Summarizing and using (11), (12), and (13), (9) becomes

$$\begin{aligned} \Vert D_d^{-1}(D_f-C A^{-1} B)\Vert < \displaystyle \frac{2k}{(1-k)(m+1)} + \displaystyle \frac{k}{(1-k)(m+1)}\left( \Vert A^{-1} S\Vert + \displaystyle \frac{k^{q+1}\Vert A^{-1}\Vert }{1-k}\right) =: \delta . \end{aligned}$$

Note that only “small” matrices are involved in the computation of \(\delta \). For given k, we choose m and q large enough to ensure \(\max \left( \Vert A^{-1}\Vert ,\frac{\Vert D_d^{-1}\Vert }{1-\delta }\right) = \Vert A^{-1}\Vert \). Then it is true for the infinite dimensional matrix G as well. The computational effort is \({\mathcal {O}}(\max (m^2q,m^3))\)

Note that the bound is very crude with much room for improvement. Nevertheless, \(k=0.9\), \(m=25\) and \(q=35\) ensures \(\max \left( \Vert A^{-1}\Vert ,\frac{\Vert D_d^{-1}\Vert }{1-\delta }\right) = \Vert A^{-1}\Vert \) for infinite n with marginal computational effort.

In our example, symmetry implies \(\Vert A^{-1}B\Vert = \Vert C A^{-1}\Vert \), so that inserting the above quantities proves the bounds displayed in Table 1 for arbitrarily large dimension n.

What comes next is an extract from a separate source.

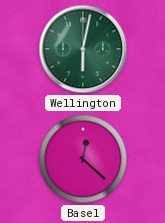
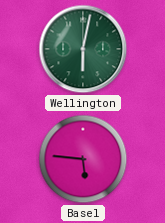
Basel: 12:22 -> 5:46
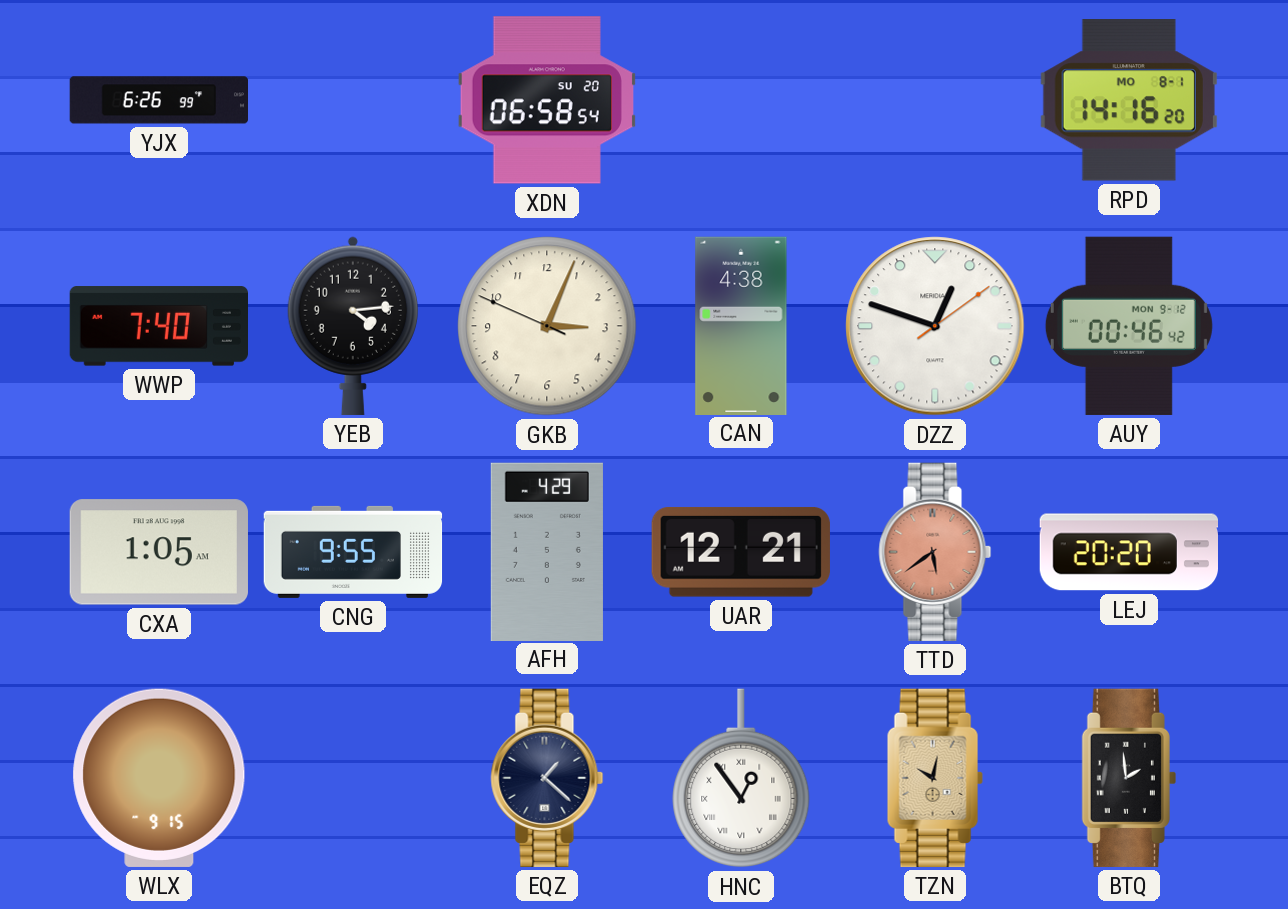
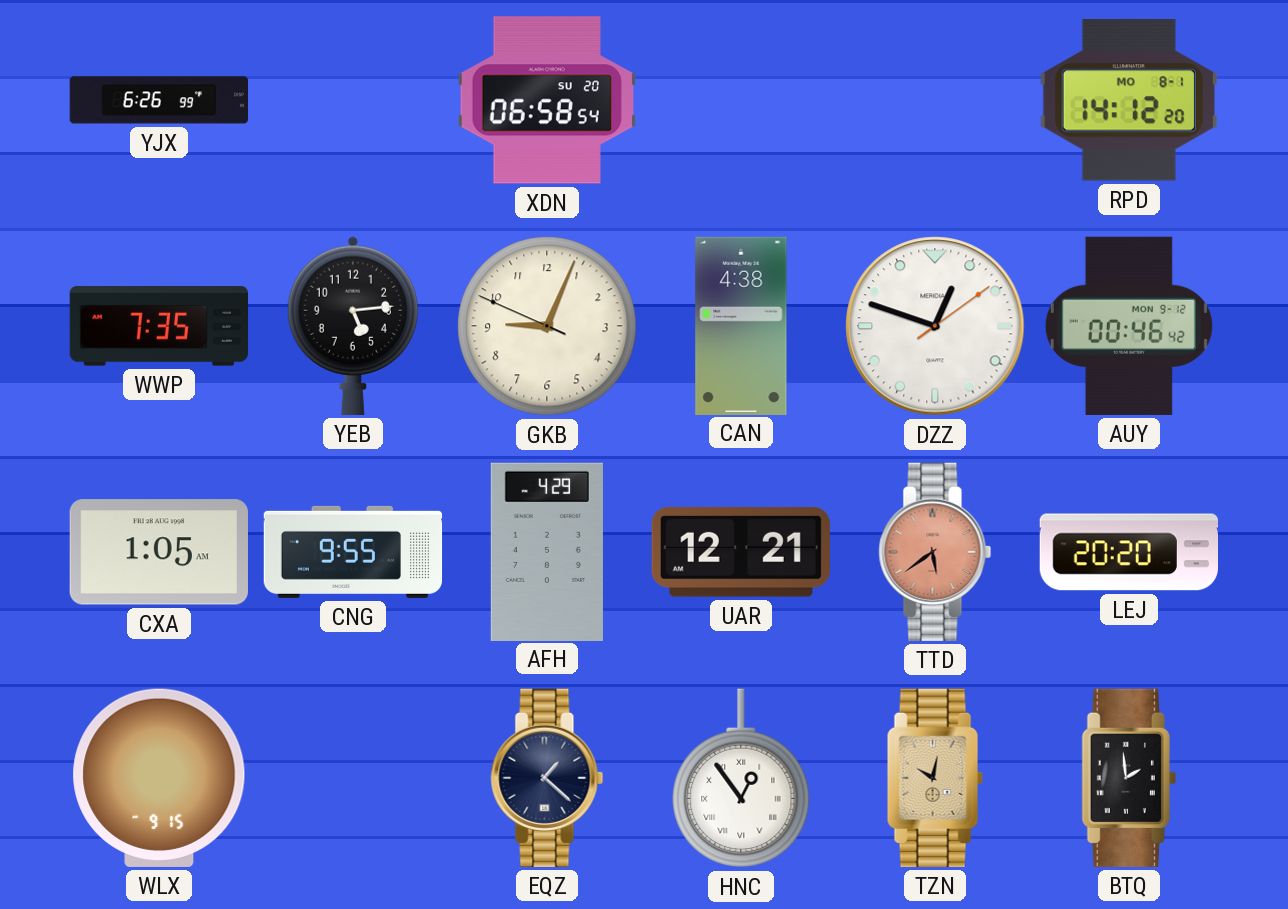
RPD: 14:16 -> 14:12
WWP: 7:40 -> 7:35
YEB: 4:14 -> 5:14
GKB: 3:03 -> 9:03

Table 1 Bounds of \(\Vert G^{-1}\Vert \) infinite dimensional G with \(k=0.9\) and choices of m and q

Numerical evidence suggests that the true norm does not exceed 2.39. The total computing time for infinite dimensional G with \(m=200\) and \(q=100\) is less than 0.09 seconds on a laptop.

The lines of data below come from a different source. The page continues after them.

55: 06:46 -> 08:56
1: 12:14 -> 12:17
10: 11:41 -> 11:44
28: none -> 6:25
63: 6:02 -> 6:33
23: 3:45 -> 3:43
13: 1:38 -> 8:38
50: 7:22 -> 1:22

3 Comparison of the original and new bound

In [3] the bounds on \(\Vert G^{-1}\Vert \) are tested by means of three typical application examples. The first example is a tridiagonal matrix G with all elements equal to 2 on the first subdiagonal, all elements equal to 3 on the first superdiagonal, and \((1,\ldots ,n)\) on the diagonal. Therefore, with increasing dimension \(n \ge 21\), neither \(\varphi (CA^{-1})\) nor \(\varphi (A^{-1}B)\) change. Since the maximum in (4) is equal to \(\Vert A^{-1}\Vert \), the original bound and the new bound using (4) and (5) do not change for any \(n \ge 21\), i.e., they are valid for the infinite dimensional case. Computed bounds for different size m of the left upper block are displayed in Table 2. Computational evidence suggests that \(\Vert G^{-1}\Vert \) does not exceed 3.12 for infinite dimension.

Table 2 Bounds of \(\Vert G^{-1}\Vert \) infinite dimensional G in Example 1 [4] and choices of m

In the second example in [3] the upper left \(5 \times 5\) matrix in G is replaced by some random positive matrix. Since the lower \((n-5)\times (n-5)\) block in G is still tridiagonal, again the original and new bound do not change for any dimension \(n \ge 21\). An example for the original, the new bound and for \(\Vert G^{-1}\Vert \) is 1.909, 1.648, 1.449.

The third example in [3] was already treated in the previous section. For k close to 1 the bounds (3) and (8) are getting weak. For different values of k and dimension n the results are displayed in Table 3. For the true value of \(\Vert G^{-1}\Vert \) verified bounds were computed using verification methods, so that the displayed digits in the last column are correct.

Table 3 Bounds of \(\Vert G^{-1}\Vert \) using dimension \(m=20\) of the upper left block A for different parameters k and dimensions n of G

We see not much dependency on the dimension of the original and the new bound, and practically no dependency of \(\Vert G^{-1}\Vert \). With k getting closer to the upper limit 1 there is more improvement by the new bound, but naturally the bounds become also weaker compared to \(\Vert G^{-1}\Vert \). For \(k \ge 0.97\) the original bound fails because the assumptions \(\Vert CA^{-1}\Vert < 1\) and \(\Vert A^{-1}B\Vert < 1\) are not satisfied.